The temperature in the furnace chamber will be balanced in the vertical direction by self-convection, since the gases heated when passing the heating elements in the bottom region will rise in the furnace chamber, and the driving force for this rising movement is dependant upon the temperature difference between the space inside the lateral walls of the load carrier and the space between said lateral walls and the insulating member. A reduction of the temperature differences within the load carrier is obtained by this increased driving force for self convection. The temperature balance is also improved by decreasing the heat loss through the lateral walls of the load carrier by good insulation of the lateral walls. Thus, the temperature differences between different parts within the space of the very load carrier may be kept at an acceptable low level.
Another advantage of the heating elements being located in the bottom region of the chamber is that this arrangement allows the insulating members to be produced in a more simple way without any sensitive heating elements on the inner side thereof. Furthermore, it is easy to generate the heat required in the bottom region of a furnace chamber. Material being too fragile for being able to be drawn upwardly along the walls and be used as heating elements, because it could be broken, may now be used as heating elements in an arrangement thereof in the bottom region, so that more cost efficient material may be used for the heating.
According to a preferred embodiment of the invention, all the heating elements of the heating arrangement are arranged in the bottom region of the chamber. This arrangement makes building the device simple and cost effective. Additionally, reliability is maintained with respect to the function of the device.

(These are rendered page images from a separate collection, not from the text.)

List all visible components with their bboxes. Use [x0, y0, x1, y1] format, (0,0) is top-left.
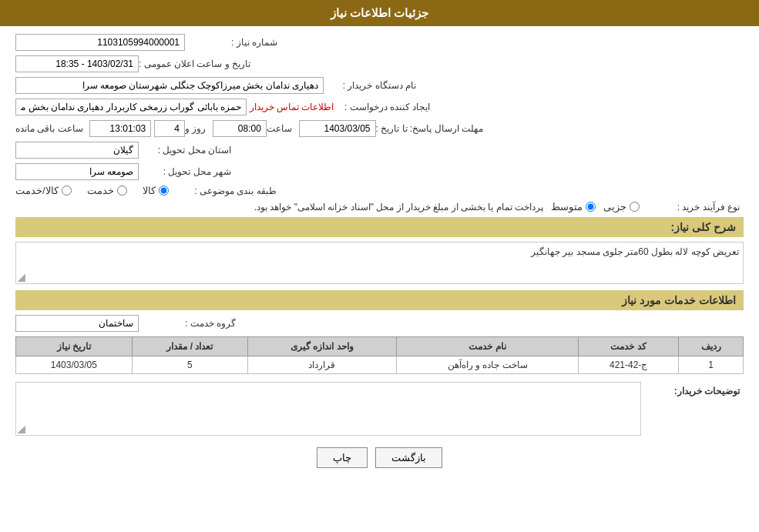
deadline-label: مهلت ارسال پاسخ: تا تاریخ :: [376, 123, 483, 134]
process-note: پرداخت تمام یا بخشی از مبلغ خریدار از مح…: [15, 202, 543, 212]
province-input[interactable]: [15, 142, 139, 159]
process-row: نوع فرآیند خرید : جزیی متوسط پرداخت تمام…: [15, 201, 744, 212]
col-service-code: کد خدمت: [579, 337, 679, 356]
need-desc-text: تعریض کوچه لاله بطول 60متر جلوی مسجد بیر…: [531, 246, 739, 257]
buyer-note-box[interactable]: [15, 382, 641, 436]
countdown-input[interactable]: [89, 120, 151, 137]
cell-row-num: 1: [679, 356, 744, 374]
contact-link[interactable]: اطلاعات تماس خریدار: [250, 102, 334, 112]
process-motavasset-radio[interactable]: [586, 202, 596, 212]
table-header-row: ردیف کد خدمت نام خدمت واحد اندازه گیری ت…: [16, 337, 744, 356]
process-motavasset-label: متوسط: [551, 201, 583, 212]
cell-service-name: ساخت جاده و راه‌آهن: [396, 356, 578, 374]
time-label: ساعت: [267, 123, 292, 134]
buyer-org-row: نام دستگاه خریدار :: [15, 77, 744, 94]
resize-handle[interactable]: [18, 274, 25, 282]
back-button[interactable]: بازگشت: [375, 447, 442, 468]
category-kala-khedmat-item: کالا/خدمت: [15, 185, 72, 196]
service-group-row: گروه خدمت :: [15, 315, 744, 332]
process-label: نوع فرآیند خرید :: [647, 202, 740, 212]
service-group-input[interactable]: [15, 315, 139, 332]
service-group-label: گروه خدمت :: [143, 318, 236, 329]
page-header: جزئیات اطلاعات نیاز: [0, 0, 759, 26]
col-unit: واحد اندازه گیری: [248, 337, 397, 356]
page-title: جزئیات اطلاعات نیاز: [331, 6, 428, 19]
process-jozii-item: جزیی: [603, 201, 640, 212]
process-jozii-label: جزیی: [603, 201, 626, 212]
process-jozii-radio[interactable]: [630, 202, 640, 212]
city-label: شهر محل تحویل :: [139, 166, 231, 177]
cell-service-code: ج-42-421: [579, 356, 679, 374]
province-label: استان محل تحویل :: [139, 145, 231, 156]
buyer-org-input[interactable]: [15, 77, 324, 94]
need-number-label: شماره نیاز :: [185, 37, 277, 48]
remain-label: ساعت باقی مانده: [15, 123, 83, 134]
deadline-row: مهلت ارسال پاسخ: تا تاریخ : ساعت روز و س…: [15, 120, 744, 137]
page-wrapper: جزئیات اطلاعات نیاز شماره نیاز : تاریخ و…: [0, 0, 759, 532]
category-label: طبقه بندی موضوعی :: [184, 186, 277, 196]
buyer-note-resize-handle[interactable]: [18, 426, 25, 433]
announce-label: تاریخ و ساعت اعلان عمومی :: [139, 59, 250, 69]
category-row: طبقه بندی موضوعی : کالا خدمت کالا/خدمت: [15, 185, 744, 196]
buyer-note-section: توضیحات خریدار:: [15, 382, 744, 436]
province-row: استان محل تحویل :: [15, 142, 744, 159]
city-input[interactable]: [15, 163, 139, 180]
buyer-note-label: توضیحات خریدار:: [647, 382, 740, 396]
services-table: ردیف کد خدمت نام خدمت واحد اندازه گیری ت…: [15, 336, 744, 374]
content-area: شماره نیاز : تاریخ و ساعت اعلان عمومی : …: [0, 26, 759, 487]
table-header: ردیف کد خدمت نام خدمت واحد اندازه گیری ت…: [16, 337, 744, 356]
category-kala-khedmat-radio[interactable]: [62, 186, 72, 196]
time-input[interactable]: [213, 120, 267, 137]
buyer-note-wrapper: [15, 382, 641, 436]
cell-unit: قرارداد: [248, 356, 397, 374]
buyer-org-label: نام دستگاه خریدار :: [324, 80, 416, 91]
category-kala-item: کالا: [143, 185, 169, 196]
need-desc-box: تعریض کوچه لاله بطول 60متر جلوی مسجد بیر…: [15, 242, 744, 284]
category-khedmat-radio[interactable]: [117, 186, 127, 196]
cell-date: 1403/03/05: [16, 356, 133, 374]
day-input[interactable]: [154, 120, 185, 137]
category-kala-label: کالا: [143, 185, 156, 196]
need-desc-header: شرح کلی نیاز:: [15, 217, 744, 237]
print-button[interactable]: چاپ: [317, 447, 368, 468]
announce-input[interactable]: [15, 55, 139, 72]
creator-row: ایجاد کننده درخواست : اطلاعات تماس خریدا…: [15, 99, 744, 115]
day-label: روز و: [185, 123, 206, 134]
services-header: اطلاعات خدمات مورد نیاز: [15, 290, 744, 310]
announce-row: تاریخ و ساعت اعلان عمومی :: [15, 55, 744, 72]
col-service-name: نام خدمت: [396, 337, 578, 356]
process-motavasset-item: متوسط: [551, 201, 596, 212]
buttons-row: بازگشت چاپ: [15, 447, 744, 468]
creator-input[interactable]: [15, 99, 247, 115]
creator-label: ایجاد کننده درخواست :: [338, 102, 430, 112]
need-number-row: شماره نیاز :: [15, 34, 744, 51]
cell-quantity: 5: [132, 356, 247, 374]
col-date: تاریخ نیاز: [16, 337, 133, 356]
need-number-input[interactable]: [15, 34, 185, 51]
table-row: 1 ج-42-421 ساخت جاده و راه‌آهن قرارداد 5…: [16, 356, 744, 374]
col-quantity: تعداد / مقدار: [132, 337, 247, 356]
need-desc-container: تعریض کوچه لاله بطول 60متر جلوی مسجد بیر…: [15, 242, 744, 284]
category-khedmat-item: خدمت: [87, 185, 127, 196]
table-body: 1 ج-42-421 ساخت جاده و راه‌آهن قرارداد 5…: [16, 356, 744, 374]
category-khedmat-label: خدمت: [87, 185, 114, 196]
col-row-num: ردیف: [679, 337, 744, 356]
city-row: شهر محل تحویل :: [15, 163, 744, 180]
category-kala-khedmat-label: کالا/خدمت: [15, 185, 59, 196]
date-input[interactable]: [299, 120, 376, 137]
category-kala-radio[interactable]: [159, 186, 169, 196]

According to another preferred embodiment of the invention said layers having a good heat insulating capacity extend over substantially the entire lateral walls of the carriers. An increased temperature difference between the interior and exterior lateral walls of the load carrier results in an increased driving force to produce self-convection or natural convection. Consequently, because less heat is lost through the lateral walls upwardly in the load carrier, the temperature balancing in the vertical direction of the load carrier is increased.
According to another embodiment of the invention, the layers having a good heat insulating capacity are arranged externally of and on lateral walls belonging to a framework of the load carrier. Load carriers already existing without any such heat insulating layers may be modified to have such an arrangement of the heat insulating layer by application thereof on said lateral walls.

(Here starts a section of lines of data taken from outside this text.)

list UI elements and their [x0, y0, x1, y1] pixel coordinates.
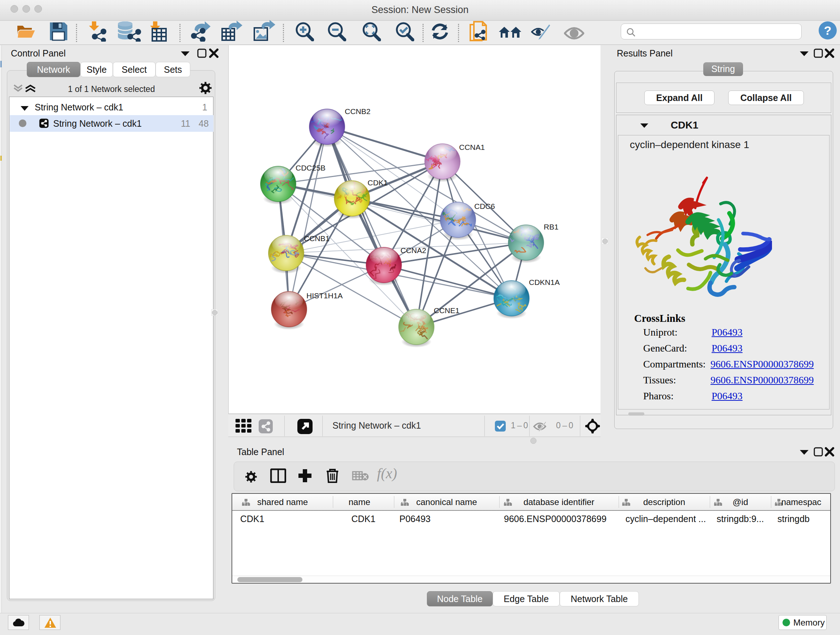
svg-text:RB1: RB1	[544, 223, 559, 231]
svg-text:CCNB1: CCNB1	[304, 234, 330, 242]
svg-text:CDK1: CDK1	[368, 179, 388, 187]
svg-text:?: ?	[824, 24, 832, 37]
svg-text:CCNA2: CCNA2	[401, 246, 426, 255]
svg-text:CDC6: CDC6	[474, 202, 495, 211]
svg-text:CCNA1: CCNA1	[459, 143, 485, 151]
svg-text:CDC25B: CDC25B	[295, 164, 325, 172]
svg-text:CCNB2: CCNB2	[345, 107, 370, 116]
svg-text:HIST1H1A: HIST1H1A	[306, 291, 343, 300]
svg-text:CCNE1: CCNE1	[434, 306, 459, 315]
svg-text:CDKN1A: CDKN1A	[529, 278, 560, 287]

According to another embodiment of the invention, the lower portion of the load carrier lateral walls are arranged to extend substantially past and surround the heating elements arranged in the bottom region of the furnace chamber, for conducting gases flowing downwardly in said space from below and upwardly past the heating elements for heating thereof. Such a design of the lateral walls and a localization of the heating elements result in a very good heat transfer between the heating elements and the gases flowing inside the furnace chamber.
According to another embodiment of the invention, the heating arrangement has thin plates placed in the bottom region of the chamber. The plates are concentrically inside each other with mutual spaces therebetween with a center axis directed upwardly and arranged to carry heating elements within the mutual spaces, so that gas is allowed to flow between the plates past the heating elements. An arrangement of such concentric plates for carrying the heating elements and guiding the gases past the heating elements, means that an efficient transfer of heat from the heating elements to the gas may take place while ensuring a good gas flow through the heating arrangement and upwardly through the load carrier.